• ACTION ITEM
What lines in the data hold the string "ківі"? Show them.

• DATA LISTING
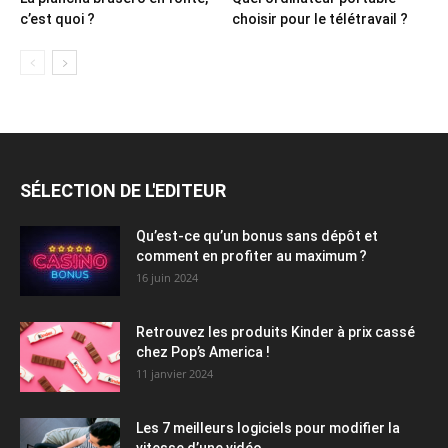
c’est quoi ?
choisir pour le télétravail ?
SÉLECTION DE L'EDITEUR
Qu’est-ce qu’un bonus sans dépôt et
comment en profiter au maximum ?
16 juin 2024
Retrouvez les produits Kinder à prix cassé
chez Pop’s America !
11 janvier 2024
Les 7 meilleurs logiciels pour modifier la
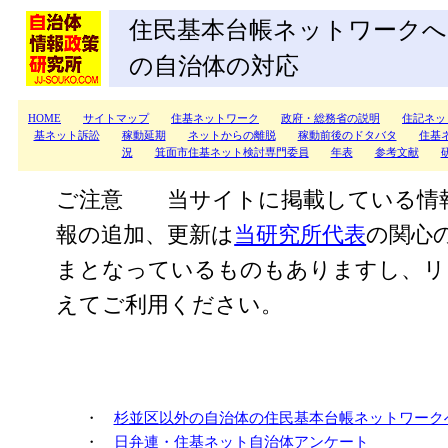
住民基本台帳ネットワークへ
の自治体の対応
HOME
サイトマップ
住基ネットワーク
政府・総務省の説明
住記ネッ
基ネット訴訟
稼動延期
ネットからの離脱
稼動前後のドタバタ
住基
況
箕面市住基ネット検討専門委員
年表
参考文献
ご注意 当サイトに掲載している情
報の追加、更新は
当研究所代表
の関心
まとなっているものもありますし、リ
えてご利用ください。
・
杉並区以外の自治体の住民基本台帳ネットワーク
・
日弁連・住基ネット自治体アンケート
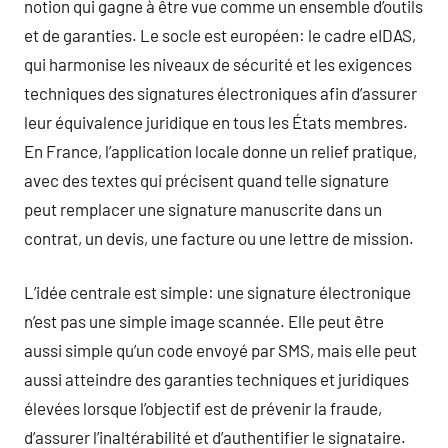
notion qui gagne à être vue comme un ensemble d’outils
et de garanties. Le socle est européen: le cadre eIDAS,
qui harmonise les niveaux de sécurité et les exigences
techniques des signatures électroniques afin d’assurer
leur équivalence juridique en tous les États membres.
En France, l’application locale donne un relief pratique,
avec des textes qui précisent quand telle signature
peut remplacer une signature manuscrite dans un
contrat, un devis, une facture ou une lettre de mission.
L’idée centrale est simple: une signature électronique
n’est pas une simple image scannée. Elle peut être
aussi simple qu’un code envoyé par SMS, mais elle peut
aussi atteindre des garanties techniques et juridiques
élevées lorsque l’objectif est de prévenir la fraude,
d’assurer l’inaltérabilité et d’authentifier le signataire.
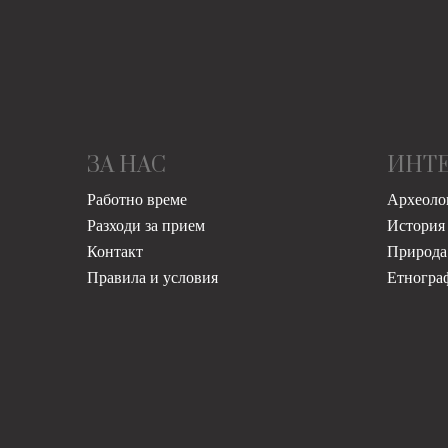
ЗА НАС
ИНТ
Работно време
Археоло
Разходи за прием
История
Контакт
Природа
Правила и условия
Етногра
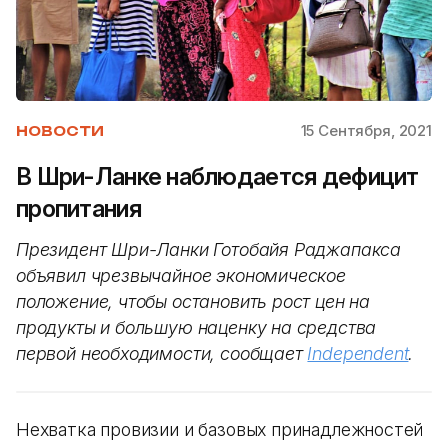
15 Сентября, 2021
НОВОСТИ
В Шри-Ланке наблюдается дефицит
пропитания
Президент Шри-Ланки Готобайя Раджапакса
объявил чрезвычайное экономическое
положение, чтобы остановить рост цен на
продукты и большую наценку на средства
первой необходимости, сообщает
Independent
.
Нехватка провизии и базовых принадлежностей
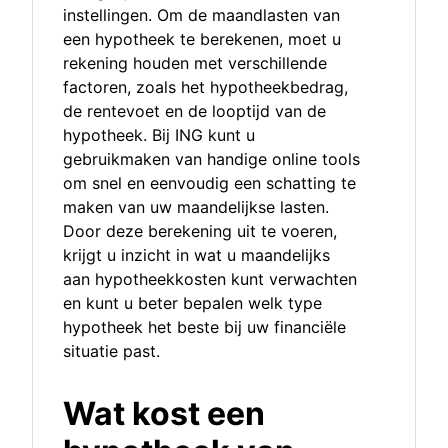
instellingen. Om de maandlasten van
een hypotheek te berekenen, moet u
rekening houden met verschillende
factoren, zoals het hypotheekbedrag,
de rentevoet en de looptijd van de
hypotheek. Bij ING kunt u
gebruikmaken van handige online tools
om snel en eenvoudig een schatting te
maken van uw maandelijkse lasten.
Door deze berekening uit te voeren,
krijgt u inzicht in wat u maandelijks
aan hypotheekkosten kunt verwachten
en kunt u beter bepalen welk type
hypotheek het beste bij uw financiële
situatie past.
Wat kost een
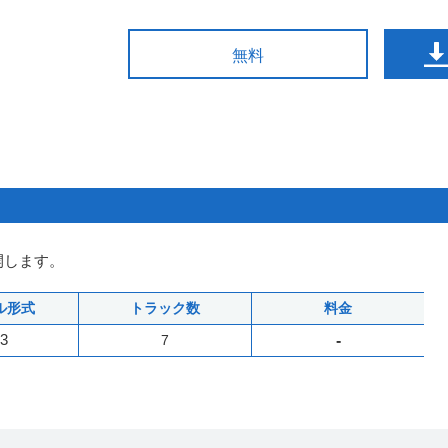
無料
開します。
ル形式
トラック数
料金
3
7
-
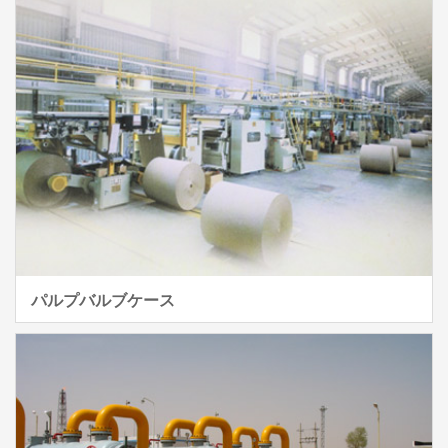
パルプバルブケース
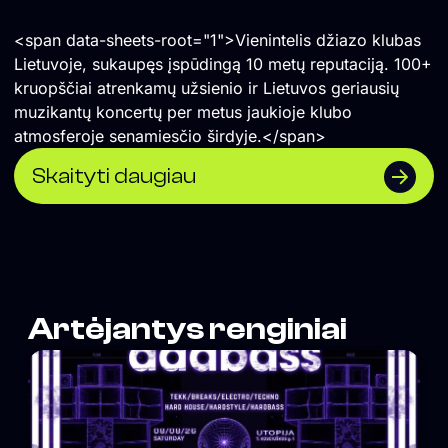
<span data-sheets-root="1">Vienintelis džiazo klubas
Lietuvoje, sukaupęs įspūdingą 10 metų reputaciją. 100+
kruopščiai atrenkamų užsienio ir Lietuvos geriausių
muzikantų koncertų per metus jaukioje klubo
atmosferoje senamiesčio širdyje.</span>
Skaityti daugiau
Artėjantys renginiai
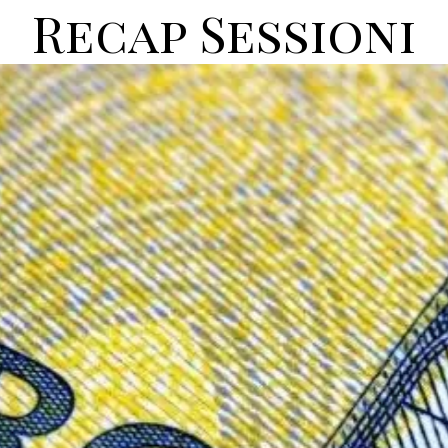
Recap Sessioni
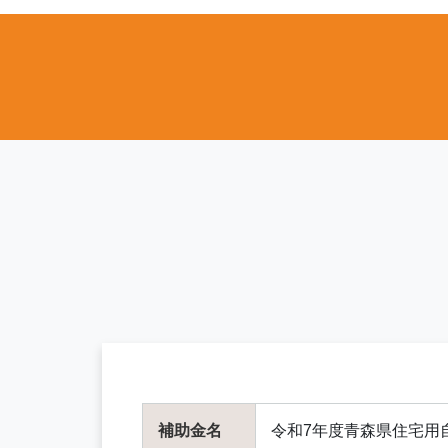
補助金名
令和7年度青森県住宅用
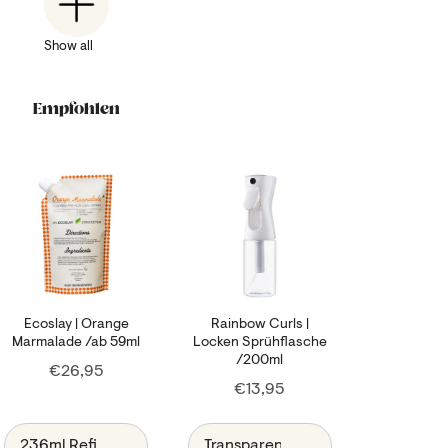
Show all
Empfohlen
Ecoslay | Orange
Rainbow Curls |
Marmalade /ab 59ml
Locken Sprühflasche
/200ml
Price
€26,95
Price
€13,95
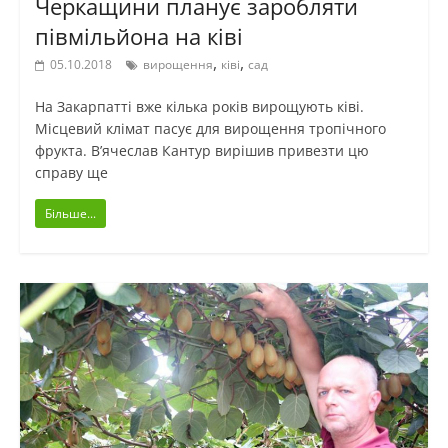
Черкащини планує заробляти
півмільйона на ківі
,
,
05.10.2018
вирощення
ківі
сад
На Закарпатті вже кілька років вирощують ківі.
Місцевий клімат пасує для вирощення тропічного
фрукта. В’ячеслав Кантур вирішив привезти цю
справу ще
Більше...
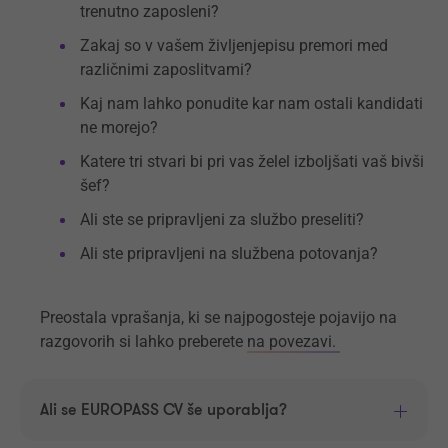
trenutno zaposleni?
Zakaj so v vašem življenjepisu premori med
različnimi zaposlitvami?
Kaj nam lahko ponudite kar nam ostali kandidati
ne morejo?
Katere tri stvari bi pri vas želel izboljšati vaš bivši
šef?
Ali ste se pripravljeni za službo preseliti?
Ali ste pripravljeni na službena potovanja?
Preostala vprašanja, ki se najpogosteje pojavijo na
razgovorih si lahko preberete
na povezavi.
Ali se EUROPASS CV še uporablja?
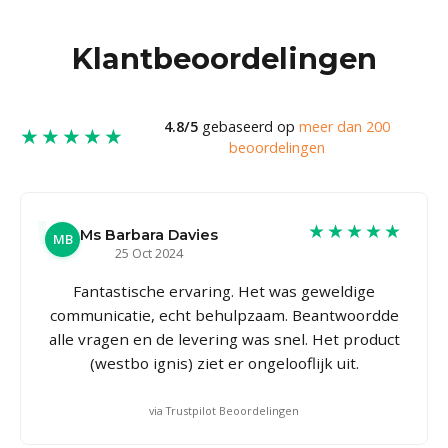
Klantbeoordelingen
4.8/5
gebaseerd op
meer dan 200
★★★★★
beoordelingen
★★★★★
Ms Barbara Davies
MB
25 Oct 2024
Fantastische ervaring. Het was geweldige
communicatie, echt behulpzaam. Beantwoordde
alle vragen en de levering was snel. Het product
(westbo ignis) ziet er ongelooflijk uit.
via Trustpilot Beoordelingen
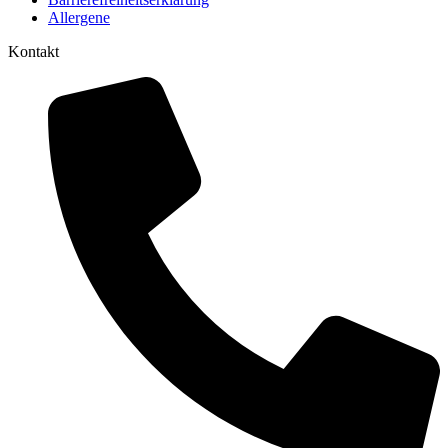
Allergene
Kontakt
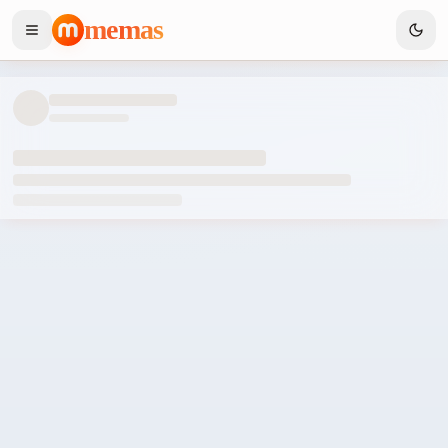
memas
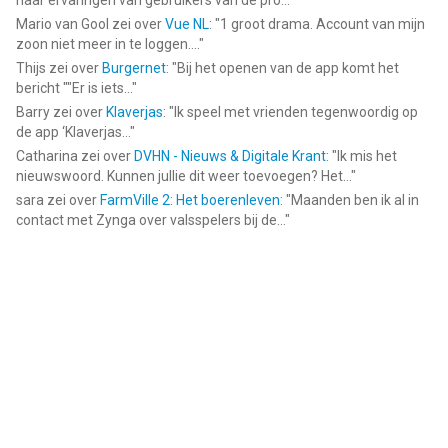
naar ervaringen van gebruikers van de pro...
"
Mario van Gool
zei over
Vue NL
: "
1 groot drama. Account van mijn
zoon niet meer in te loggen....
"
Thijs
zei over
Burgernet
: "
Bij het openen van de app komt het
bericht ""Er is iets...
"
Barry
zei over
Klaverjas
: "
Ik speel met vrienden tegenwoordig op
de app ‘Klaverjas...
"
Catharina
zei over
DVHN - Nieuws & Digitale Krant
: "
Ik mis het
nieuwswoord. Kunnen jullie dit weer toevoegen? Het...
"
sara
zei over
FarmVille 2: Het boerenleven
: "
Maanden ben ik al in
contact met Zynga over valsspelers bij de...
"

• TASK ANSWER
півмільйона на ківі
ківі
На Закарпатті вже кілька років вирощують ківі.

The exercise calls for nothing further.